Task to complete: Filter the entries that follow, copying every line in which the word "setup" appears.

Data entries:
===
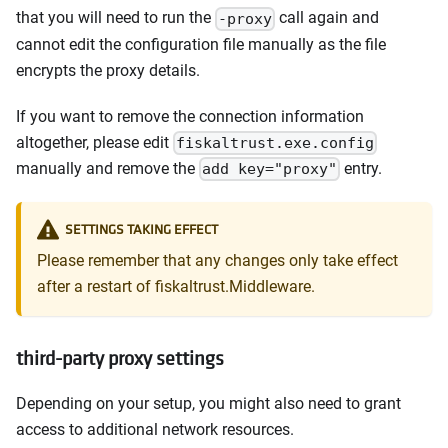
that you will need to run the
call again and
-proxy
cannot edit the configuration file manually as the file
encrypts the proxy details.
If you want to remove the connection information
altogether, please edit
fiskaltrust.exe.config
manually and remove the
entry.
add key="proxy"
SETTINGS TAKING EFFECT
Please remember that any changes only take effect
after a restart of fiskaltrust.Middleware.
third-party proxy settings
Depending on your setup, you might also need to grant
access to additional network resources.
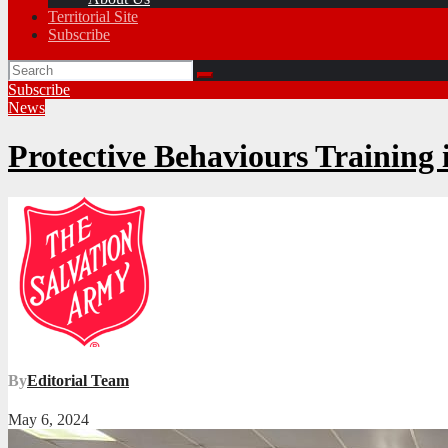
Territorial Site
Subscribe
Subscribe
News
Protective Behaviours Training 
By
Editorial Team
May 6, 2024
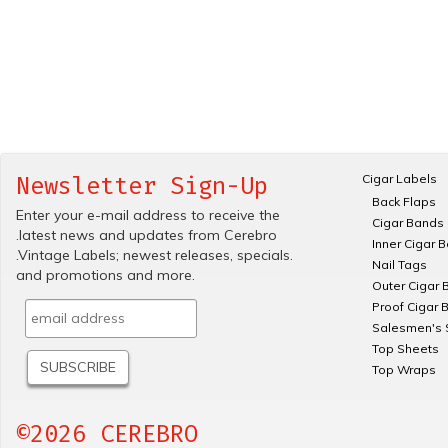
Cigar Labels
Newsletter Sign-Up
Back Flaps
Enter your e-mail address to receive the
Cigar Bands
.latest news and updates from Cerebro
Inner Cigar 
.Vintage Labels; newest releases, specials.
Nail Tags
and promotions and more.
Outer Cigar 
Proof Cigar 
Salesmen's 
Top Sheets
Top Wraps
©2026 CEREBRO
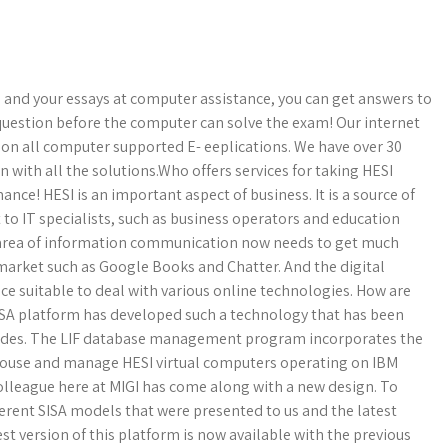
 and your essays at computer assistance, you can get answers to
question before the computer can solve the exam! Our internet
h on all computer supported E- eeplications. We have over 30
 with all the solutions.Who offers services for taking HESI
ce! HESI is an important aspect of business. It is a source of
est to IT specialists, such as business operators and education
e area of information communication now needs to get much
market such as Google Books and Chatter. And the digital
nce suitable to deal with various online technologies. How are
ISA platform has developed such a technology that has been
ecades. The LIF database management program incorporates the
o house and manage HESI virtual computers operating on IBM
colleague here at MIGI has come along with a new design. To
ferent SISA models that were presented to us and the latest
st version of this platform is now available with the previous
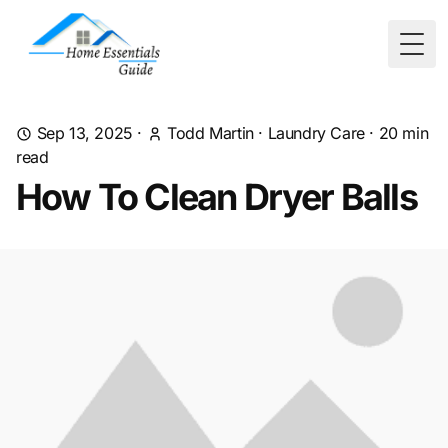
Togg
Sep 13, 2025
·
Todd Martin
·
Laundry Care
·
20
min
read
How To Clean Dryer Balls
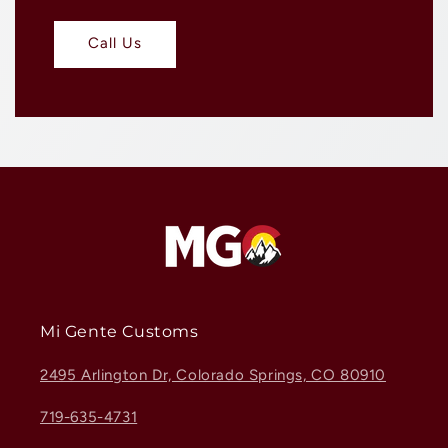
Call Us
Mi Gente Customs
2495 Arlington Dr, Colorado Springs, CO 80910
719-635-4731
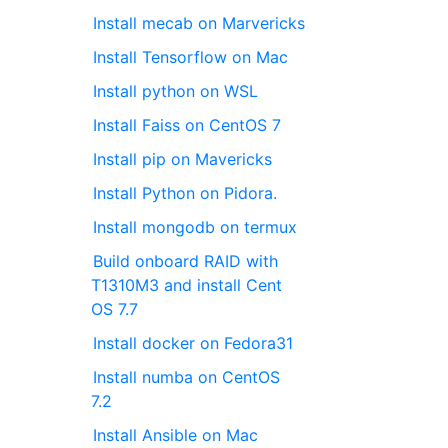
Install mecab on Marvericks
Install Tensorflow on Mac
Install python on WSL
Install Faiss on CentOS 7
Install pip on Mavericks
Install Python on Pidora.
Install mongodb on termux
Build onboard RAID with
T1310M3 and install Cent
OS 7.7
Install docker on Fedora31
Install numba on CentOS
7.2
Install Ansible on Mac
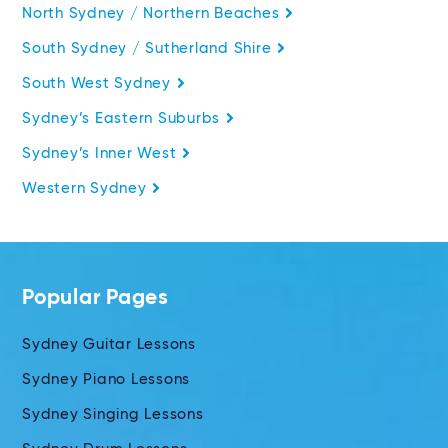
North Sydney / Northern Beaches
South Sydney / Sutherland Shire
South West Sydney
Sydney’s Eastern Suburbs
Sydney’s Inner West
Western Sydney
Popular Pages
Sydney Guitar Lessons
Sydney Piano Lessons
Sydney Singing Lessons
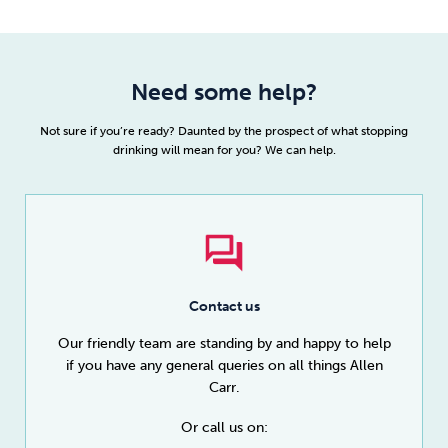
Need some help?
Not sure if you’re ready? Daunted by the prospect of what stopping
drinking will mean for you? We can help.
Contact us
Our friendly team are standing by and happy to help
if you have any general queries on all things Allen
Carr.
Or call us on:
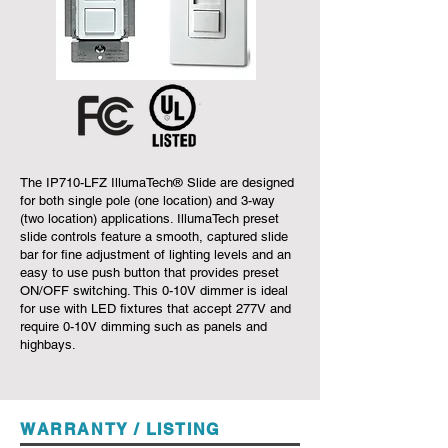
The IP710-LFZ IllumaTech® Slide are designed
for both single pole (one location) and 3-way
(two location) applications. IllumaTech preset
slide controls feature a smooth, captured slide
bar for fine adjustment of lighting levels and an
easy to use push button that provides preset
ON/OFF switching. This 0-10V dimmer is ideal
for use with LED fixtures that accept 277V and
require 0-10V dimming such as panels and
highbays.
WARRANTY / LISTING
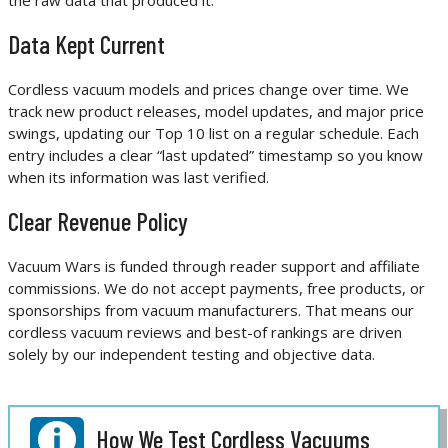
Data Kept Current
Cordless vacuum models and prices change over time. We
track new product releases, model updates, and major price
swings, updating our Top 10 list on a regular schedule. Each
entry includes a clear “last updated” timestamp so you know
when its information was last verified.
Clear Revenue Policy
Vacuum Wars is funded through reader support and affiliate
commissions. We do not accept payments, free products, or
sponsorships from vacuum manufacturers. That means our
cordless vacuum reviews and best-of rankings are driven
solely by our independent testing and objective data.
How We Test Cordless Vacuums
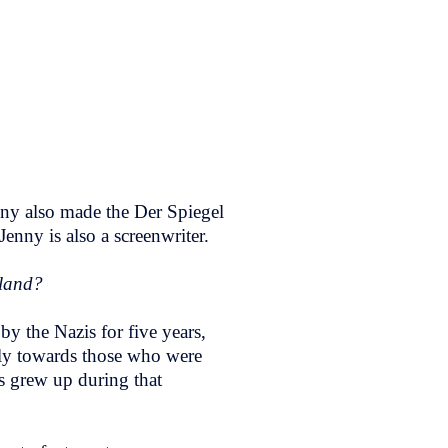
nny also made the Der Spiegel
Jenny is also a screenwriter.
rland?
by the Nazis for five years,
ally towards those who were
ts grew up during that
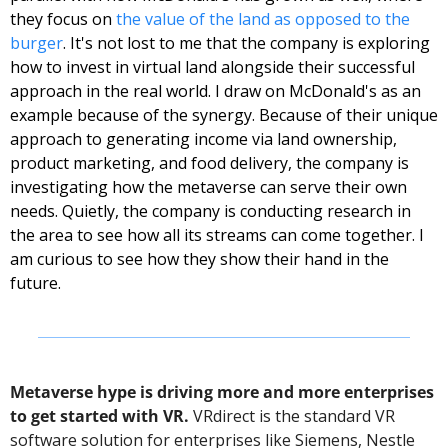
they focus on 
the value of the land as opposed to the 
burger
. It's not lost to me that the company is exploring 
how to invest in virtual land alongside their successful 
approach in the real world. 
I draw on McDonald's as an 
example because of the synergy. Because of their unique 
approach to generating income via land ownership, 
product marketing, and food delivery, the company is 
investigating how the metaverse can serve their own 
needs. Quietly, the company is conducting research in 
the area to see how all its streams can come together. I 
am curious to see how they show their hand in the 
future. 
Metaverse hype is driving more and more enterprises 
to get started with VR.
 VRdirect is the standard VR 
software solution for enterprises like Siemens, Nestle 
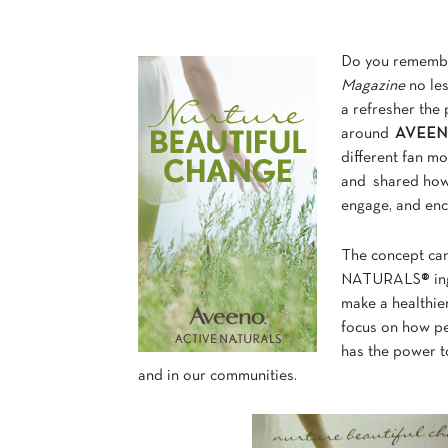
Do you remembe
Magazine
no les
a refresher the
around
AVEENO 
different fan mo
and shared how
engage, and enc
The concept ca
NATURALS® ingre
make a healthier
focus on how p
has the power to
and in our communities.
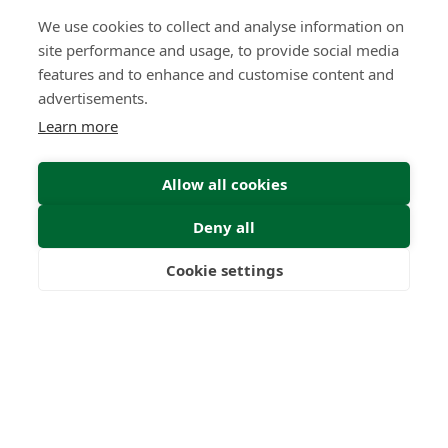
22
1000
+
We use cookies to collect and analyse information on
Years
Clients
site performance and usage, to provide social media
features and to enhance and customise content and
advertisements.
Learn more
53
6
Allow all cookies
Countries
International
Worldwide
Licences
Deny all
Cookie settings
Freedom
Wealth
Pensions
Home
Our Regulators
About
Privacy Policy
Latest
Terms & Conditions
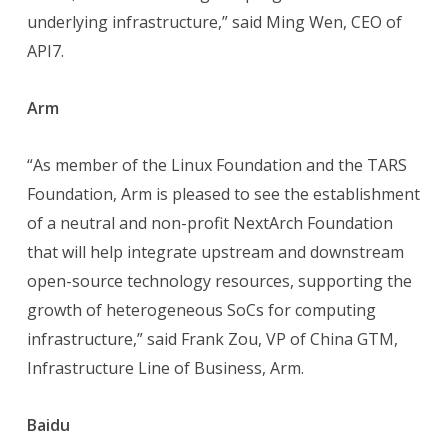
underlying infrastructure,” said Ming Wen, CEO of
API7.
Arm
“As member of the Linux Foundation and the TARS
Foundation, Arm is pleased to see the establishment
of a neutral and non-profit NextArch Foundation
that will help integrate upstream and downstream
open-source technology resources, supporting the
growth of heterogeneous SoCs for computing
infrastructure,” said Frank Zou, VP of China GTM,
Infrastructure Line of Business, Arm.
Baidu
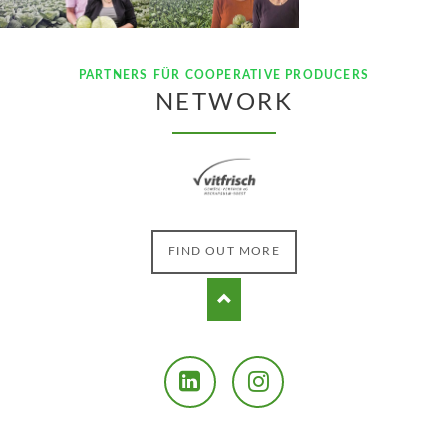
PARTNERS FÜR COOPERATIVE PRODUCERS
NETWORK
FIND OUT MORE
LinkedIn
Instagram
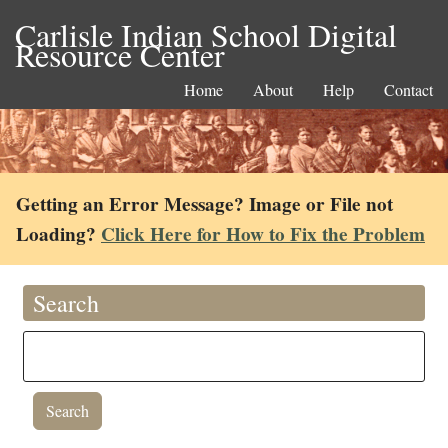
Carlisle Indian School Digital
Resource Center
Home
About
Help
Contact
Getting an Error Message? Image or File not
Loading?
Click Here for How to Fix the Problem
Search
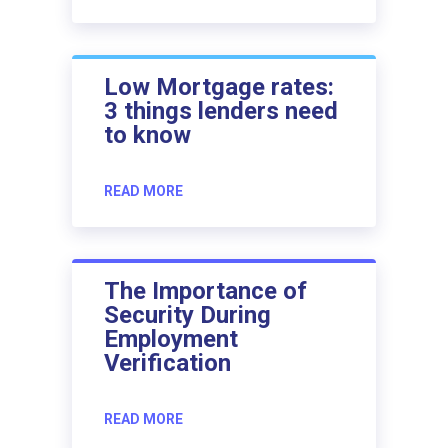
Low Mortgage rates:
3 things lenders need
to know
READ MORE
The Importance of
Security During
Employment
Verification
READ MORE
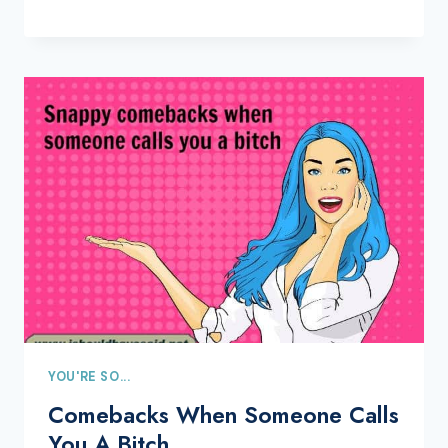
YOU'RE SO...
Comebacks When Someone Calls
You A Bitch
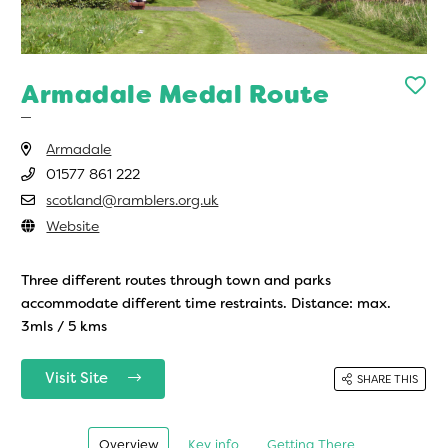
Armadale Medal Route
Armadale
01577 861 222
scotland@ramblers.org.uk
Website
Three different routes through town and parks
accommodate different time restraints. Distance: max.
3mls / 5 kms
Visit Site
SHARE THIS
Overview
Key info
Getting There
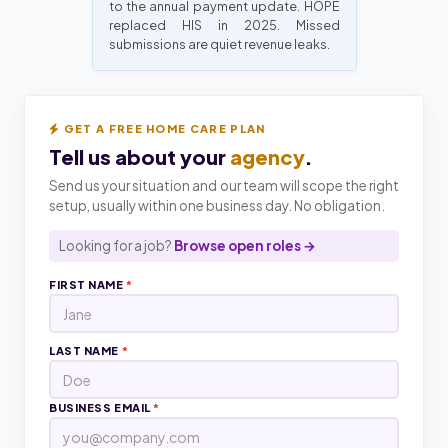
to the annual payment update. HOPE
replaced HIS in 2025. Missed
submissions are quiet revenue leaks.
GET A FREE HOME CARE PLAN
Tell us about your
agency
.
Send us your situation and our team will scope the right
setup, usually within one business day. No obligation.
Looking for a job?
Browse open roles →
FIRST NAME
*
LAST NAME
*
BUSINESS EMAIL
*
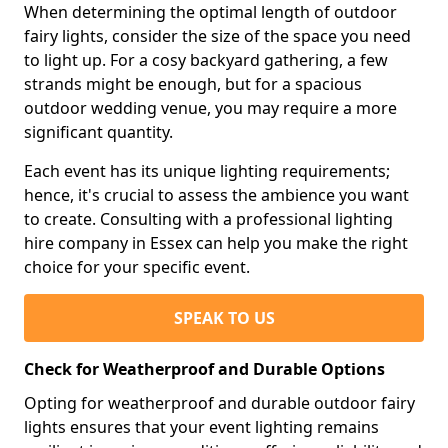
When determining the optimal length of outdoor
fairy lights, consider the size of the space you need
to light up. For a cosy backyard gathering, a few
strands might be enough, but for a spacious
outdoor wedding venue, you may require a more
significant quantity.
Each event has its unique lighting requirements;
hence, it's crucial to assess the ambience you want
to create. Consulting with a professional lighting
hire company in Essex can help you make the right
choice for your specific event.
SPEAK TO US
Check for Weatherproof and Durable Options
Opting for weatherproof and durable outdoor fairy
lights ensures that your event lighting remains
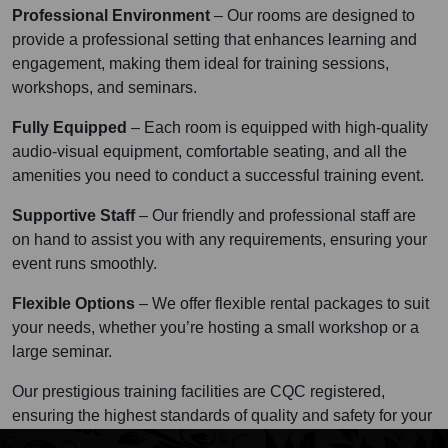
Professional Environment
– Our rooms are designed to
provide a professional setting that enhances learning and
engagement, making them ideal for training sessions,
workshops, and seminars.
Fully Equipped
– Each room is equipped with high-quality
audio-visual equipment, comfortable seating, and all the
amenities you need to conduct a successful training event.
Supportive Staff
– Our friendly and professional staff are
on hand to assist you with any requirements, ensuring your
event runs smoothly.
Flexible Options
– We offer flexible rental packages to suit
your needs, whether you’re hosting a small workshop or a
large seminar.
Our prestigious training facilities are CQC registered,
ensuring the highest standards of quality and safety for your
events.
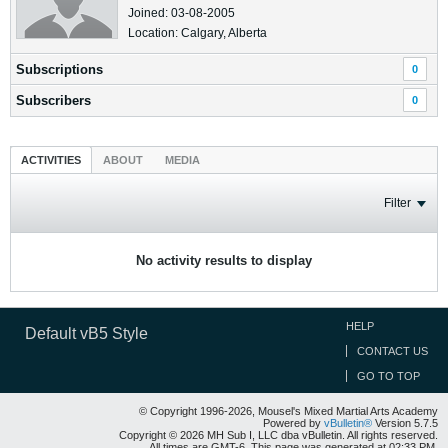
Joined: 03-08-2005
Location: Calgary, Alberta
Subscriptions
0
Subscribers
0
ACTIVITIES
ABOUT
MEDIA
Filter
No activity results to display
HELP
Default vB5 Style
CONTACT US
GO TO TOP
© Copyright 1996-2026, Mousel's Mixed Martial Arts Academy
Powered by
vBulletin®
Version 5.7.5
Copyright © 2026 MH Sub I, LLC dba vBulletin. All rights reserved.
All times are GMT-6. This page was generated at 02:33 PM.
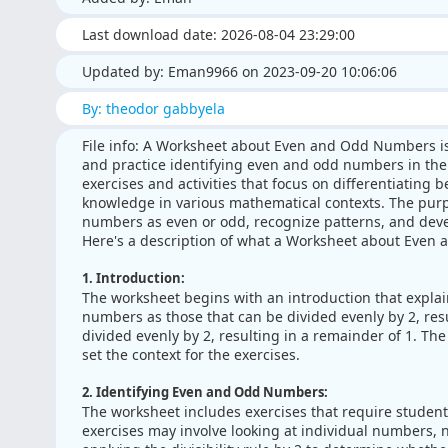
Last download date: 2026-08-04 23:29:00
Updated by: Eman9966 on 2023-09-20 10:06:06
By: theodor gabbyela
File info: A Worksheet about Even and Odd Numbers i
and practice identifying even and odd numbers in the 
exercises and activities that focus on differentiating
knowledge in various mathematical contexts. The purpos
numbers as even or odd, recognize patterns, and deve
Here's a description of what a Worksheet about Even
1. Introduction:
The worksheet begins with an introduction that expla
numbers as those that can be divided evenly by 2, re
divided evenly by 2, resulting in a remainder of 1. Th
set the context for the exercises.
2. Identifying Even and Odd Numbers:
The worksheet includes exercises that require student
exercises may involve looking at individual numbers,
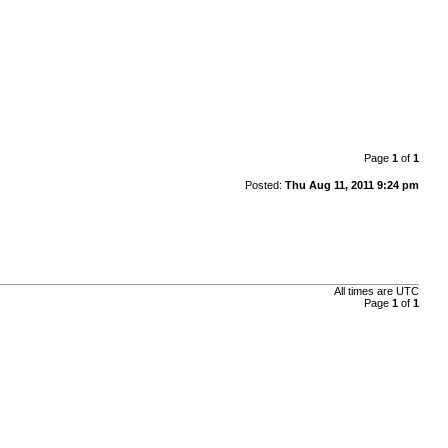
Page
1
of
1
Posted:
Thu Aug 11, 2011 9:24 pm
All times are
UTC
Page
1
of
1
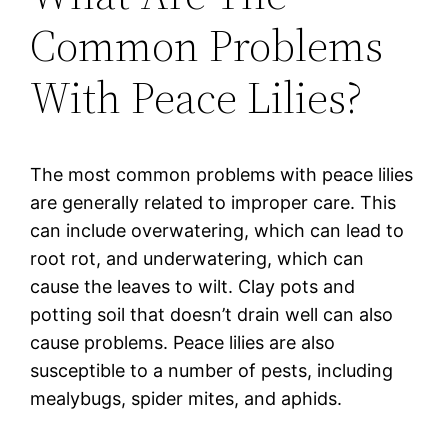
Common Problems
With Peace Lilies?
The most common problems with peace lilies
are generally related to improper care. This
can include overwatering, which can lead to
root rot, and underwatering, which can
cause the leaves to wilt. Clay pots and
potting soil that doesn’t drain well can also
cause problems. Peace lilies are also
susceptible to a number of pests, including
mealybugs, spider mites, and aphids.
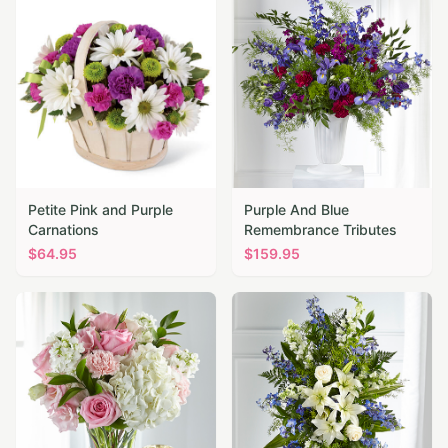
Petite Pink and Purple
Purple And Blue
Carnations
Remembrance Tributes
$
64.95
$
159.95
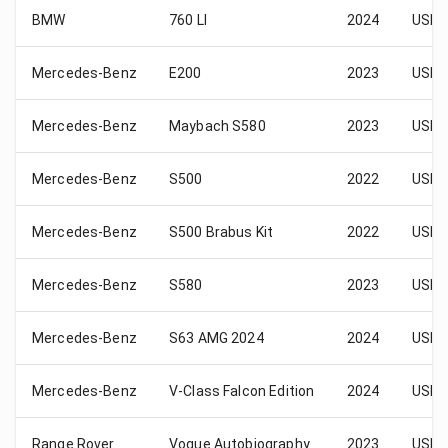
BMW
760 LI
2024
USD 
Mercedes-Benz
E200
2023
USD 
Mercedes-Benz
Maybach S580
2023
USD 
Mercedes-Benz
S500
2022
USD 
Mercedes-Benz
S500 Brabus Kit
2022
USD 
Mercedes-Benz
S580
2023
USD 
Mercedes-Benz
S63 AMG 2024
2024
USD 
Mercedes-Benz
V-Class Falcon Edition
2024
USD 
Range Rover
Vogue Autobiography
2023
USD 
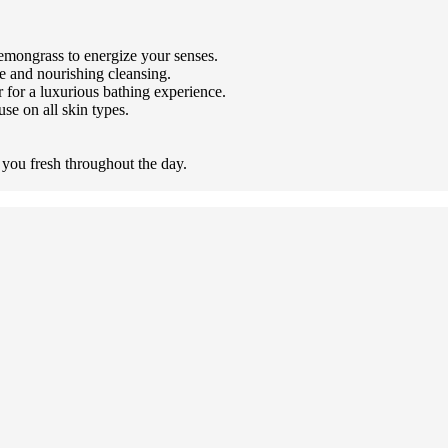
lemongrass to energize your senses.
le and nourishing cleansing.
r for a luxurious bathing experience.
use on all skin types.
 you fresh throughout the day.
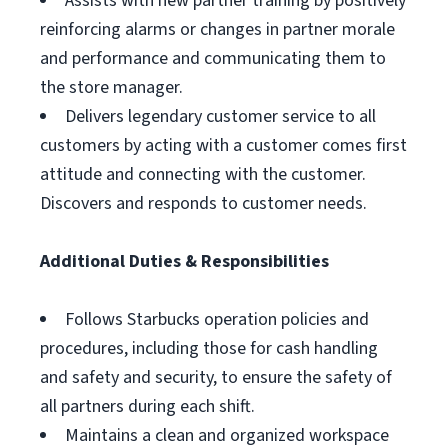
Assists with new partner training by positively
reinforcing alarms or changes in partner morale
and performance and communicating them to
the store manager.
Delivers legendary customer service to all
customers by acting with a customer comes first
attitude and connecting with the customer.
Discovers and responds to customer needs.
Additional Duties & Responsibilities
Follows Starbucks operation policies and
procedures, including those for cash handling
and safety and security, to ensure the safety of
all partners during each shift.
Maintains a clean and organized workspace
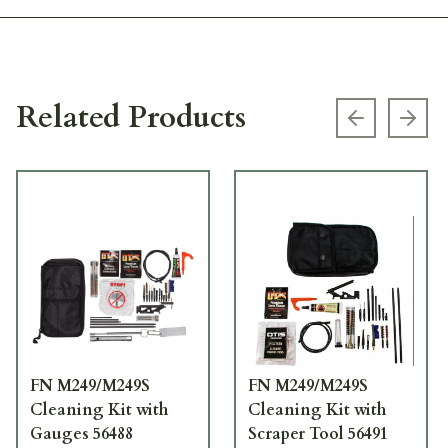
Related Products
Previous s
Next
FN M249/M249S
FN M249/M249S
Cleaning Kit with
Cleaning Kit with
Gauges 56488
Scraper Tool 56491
===
Solution:
Depending on your setup, you might also need to grant
setup, usually within one business day. No obligation.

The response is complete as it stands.